Finding ALL Non Repeating characters in a given string

So I was given the question:
Find ALL of the non-repeating characters in a given string;
After doing some Google searching it was clear to me that finding the first non repeating character was pretty common. I found many examples of how to do that, but I have not really found anything on how to find ALL of the non repeating characters instead of just the first one.
my example code so far is:
#include <iostream>
#include <unordered_map>
using namespace std;
char findAllNonRepeating(const string& s) {
unordered_map<char, int> m;
for (unsigned i = 0; i < s.length(); ++i) {
char c = tolower(s[i]);
if (m.find(c) == m.end())
m[c] = 1;
else
++m[c];
}
auto best = m.begin();
for (auto it = m.begin(); it != m.end(); ++it)
if (it->second <= best->second)
best = it;
return (best->first);
}
int main()
{
cout << findAllNonRepeating("dontknowwhattochangetofindallnonrepeatingcharacters") << endl;
}
I am not sure what I need to change or add to have this find all of the non repeating characters.
k, f, p, s should be the non repeating characters in this string.
Any hints or ideas are greatly appreciated!
As suggested, simply keep a frequency map.
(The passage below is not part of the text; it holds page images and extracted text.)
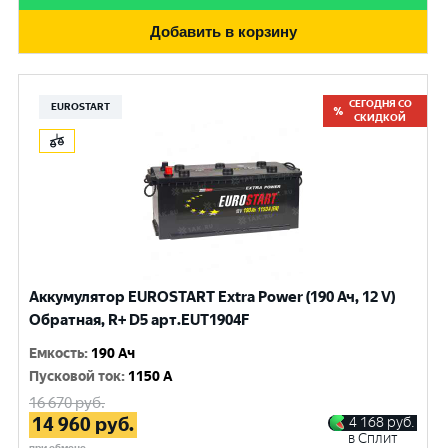
Добавить в корзину
СЕГОДНЯ СО
EUROSTART
СКИДКОЙ
Аккумулятор EUROSTART Extra Power (190 Ач, 12 V)
Обратная, R+ D5 арт.EUT1904F
Емкость
:
190 Ач
Пусковой ток
:
1150 A
16 670
руб.
14 960
руб.
4 168
руб.
в Сплит
при обмене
Then, once the string is processed, iterate over the map, returning only those values that occur exactly once.
#include <iostream>
#include <map>
#include <vector>
using namespace std;
std::vector<char> nonRepeating(const std::string& s)
{
std::map<char, int> frequency;
for(int i=0;i<s.size();i++)
{
frequency[s[i]]++;
}
std::vector<char> out;
for(auto it = frequency.begin(); it != frequency.end(); it++)
{
if(it->second == 1)
out.push_back(it->first);
}
return out;
}
int main() {
// your code goes here
std::string str = "LoremIpsum";
for(char c : nonRepeating(str))
{
std::cout << c << std::endl;
}
return 0;
}